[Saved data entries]
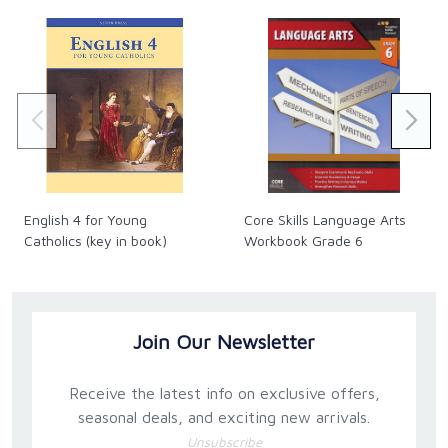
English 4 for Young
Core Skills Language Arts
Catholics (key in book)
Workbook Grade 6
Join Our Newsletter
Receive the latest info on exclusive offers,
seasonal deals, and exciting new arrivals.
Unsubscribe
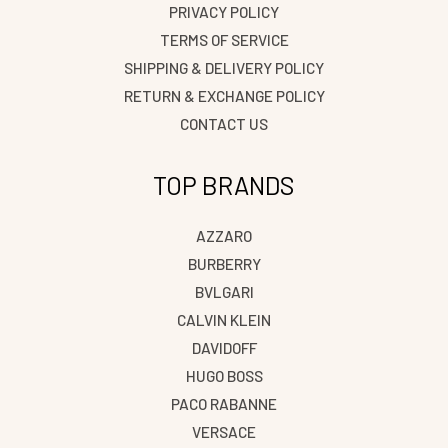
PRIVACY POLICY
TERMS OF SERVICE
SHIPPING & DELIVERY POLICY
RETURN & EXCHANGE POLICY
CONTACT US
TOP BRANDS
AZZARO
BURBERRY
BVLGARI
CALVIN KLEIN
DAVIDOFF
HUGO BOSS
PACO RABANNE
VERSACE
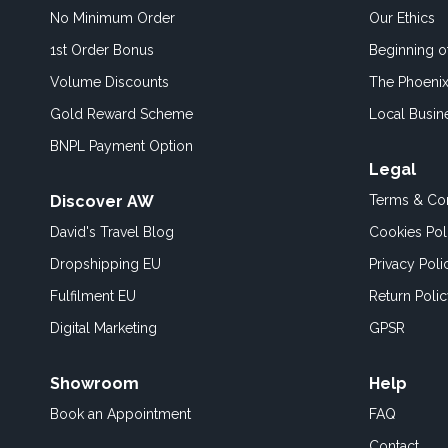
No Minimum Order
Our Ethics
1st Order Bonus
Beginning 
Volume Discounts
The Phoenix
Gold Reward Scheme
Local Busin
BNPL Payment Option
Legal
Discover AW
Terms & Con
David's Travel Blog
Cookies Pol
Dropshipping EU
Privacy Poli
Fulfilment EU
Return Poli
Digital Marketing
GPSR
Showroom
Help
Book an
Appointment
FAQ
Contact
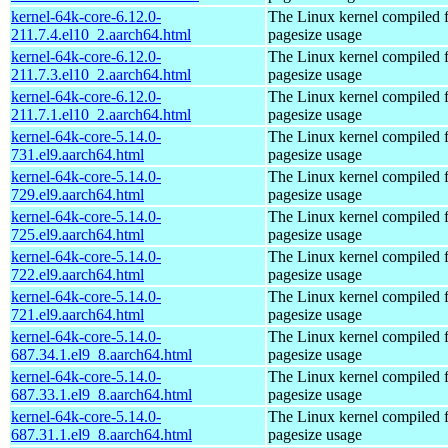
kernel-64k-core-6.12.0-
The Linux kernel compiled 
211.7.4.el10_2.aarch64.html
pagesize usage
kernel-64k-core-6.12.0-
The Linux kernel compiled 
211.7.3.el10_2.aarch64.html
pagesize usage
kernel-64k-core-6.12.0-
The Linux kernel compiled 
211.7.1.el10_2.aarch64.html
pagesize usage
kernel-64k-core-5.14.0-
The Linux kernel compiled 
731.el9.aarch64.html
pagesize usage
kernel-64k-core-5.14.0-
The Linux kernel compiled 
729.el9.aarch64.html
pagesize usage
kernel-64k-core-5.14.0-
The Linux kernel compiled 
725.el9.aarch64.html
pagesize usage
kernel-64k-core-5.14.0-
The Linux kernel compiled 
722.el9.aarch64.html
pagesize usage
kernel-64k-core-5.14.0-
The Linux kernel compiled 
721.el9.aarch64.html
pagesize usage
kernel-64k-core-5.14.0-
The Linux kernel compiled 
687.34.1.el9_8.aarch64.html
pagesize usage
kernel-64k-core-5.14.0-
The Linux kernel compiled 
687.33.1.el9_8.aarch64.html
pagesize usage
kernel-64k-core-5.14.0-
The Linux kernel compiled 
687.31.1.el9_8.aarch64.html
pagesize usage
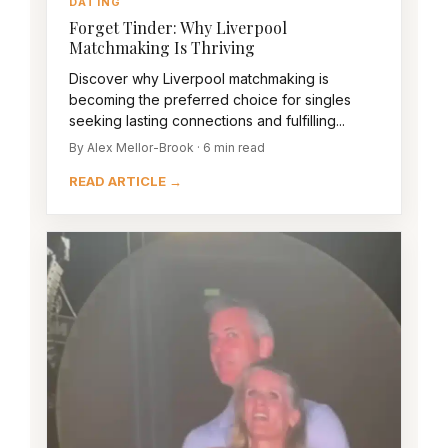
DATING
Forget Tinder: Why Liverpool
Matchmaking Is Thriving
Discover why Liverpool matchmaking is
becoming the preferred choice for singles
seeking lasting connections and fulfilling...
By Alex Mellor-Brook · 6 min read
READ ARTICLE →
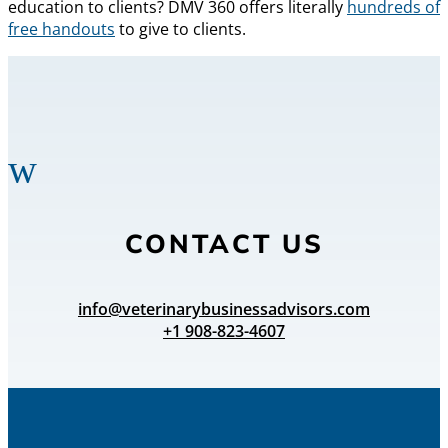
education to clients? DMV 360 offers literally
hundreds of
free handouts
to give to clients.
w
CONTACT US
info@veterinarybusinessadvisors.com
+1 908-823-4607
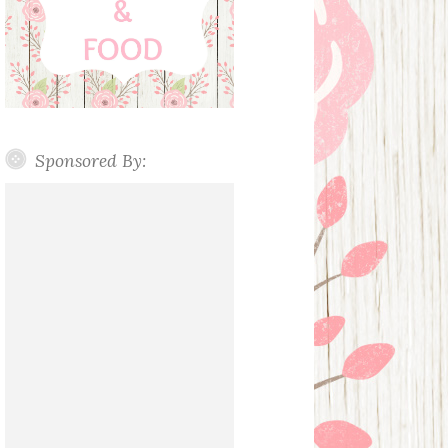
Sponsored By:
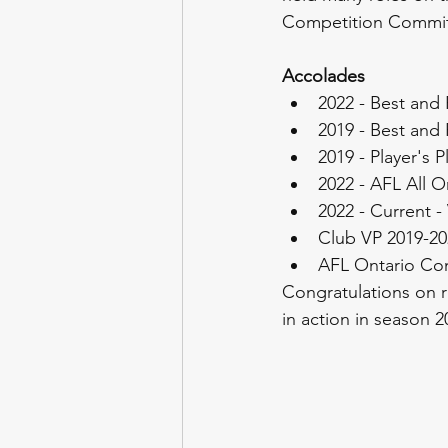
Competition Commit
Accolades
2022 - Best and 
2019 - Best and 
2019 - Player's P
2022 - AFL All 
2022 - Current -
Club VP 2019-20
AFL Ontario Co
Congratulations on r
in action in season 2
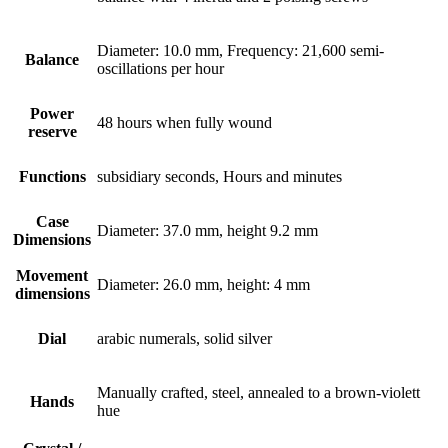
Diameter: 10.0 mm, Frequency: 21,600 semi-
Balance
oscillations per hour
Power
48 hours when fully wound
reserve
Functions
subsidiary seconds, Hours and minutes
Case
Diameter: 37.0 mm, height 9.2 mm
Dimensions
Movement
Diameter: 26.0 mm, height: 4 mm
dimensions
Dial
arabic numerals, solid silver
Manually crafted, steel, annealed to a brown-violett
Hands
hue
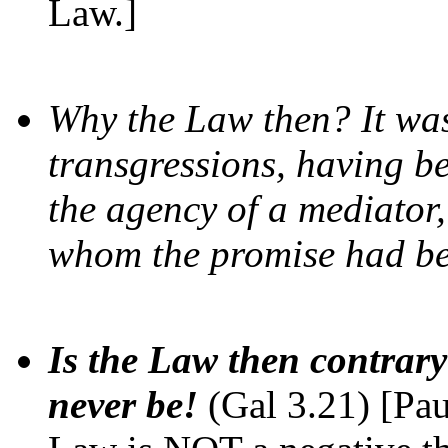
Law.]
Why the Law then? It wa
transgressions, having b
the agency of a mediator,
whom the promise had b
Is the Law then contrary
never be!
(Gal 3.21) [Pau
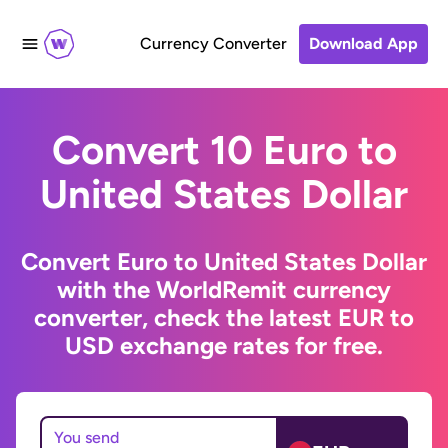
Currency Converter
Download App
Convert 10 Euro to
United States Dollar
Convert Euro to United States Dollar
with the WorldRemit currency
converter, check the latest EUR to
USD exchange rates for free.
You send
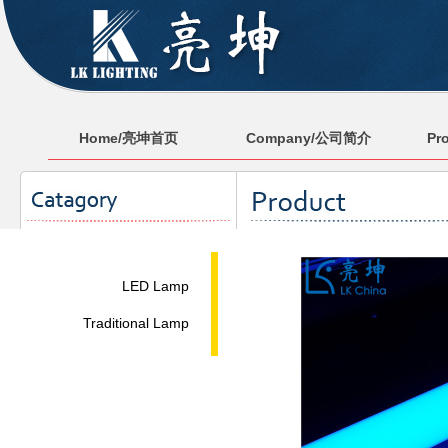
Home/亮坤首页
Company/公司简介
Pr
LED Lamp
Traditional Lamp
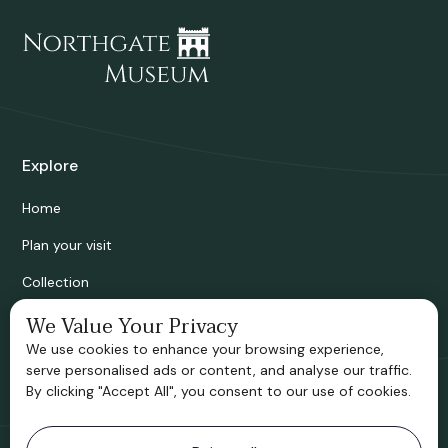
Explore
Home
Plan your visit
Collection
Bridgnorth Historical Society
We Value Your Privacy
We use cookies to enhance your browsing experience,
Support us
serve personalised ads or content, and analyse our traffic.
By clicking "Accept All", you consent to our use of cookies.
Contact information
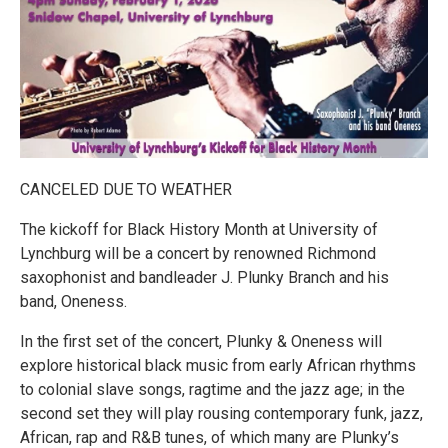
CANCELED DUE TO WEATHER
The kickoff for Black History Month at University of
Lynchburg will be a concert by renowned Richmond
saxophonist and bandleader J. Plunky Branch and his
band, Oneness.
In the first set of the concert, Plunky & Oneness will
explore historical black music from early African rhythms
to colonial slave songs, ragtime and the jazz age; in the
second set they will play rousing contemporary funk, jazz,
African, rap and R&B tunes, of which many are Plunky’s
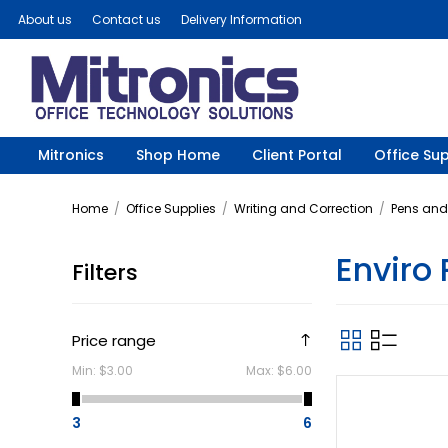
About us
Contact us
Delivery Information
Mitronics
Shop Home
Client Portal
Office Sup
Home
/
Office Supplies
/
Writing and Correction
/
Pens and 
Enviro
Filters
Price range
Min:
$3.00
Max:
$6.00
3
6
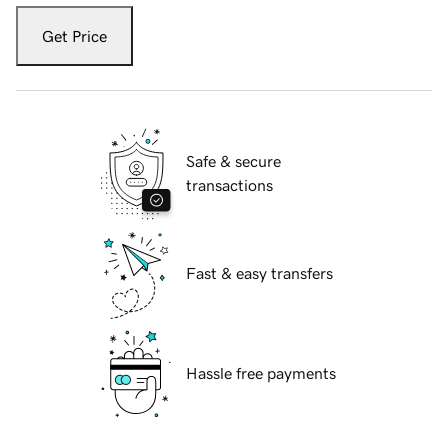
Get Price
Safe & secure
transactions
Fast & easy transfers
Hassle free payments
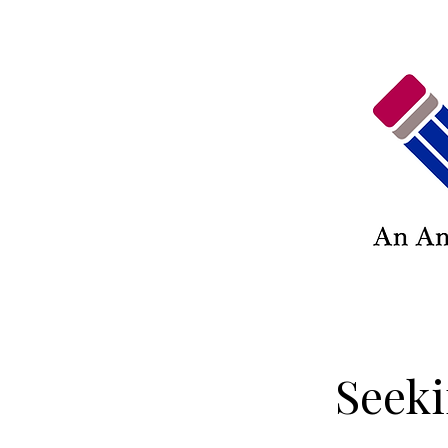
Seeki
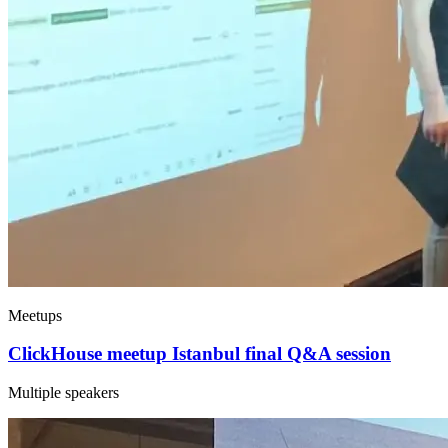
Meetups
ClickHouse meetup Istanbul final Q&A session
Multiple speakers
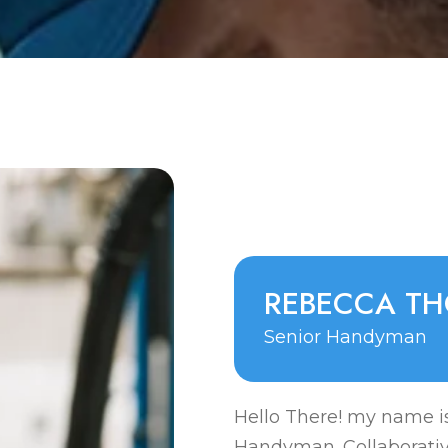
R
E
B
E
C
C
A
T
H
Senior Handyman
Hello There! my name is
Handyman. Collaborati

Task item.
From the records above, copy every line that holds the word "Diameter".

Written answer.
Diameter: 10.0 mm, Frequency: 21,600 semi-
Diameter: 37.0 mm, height 9.2 mm
Diameter: 26.0 mm, height: 4 mm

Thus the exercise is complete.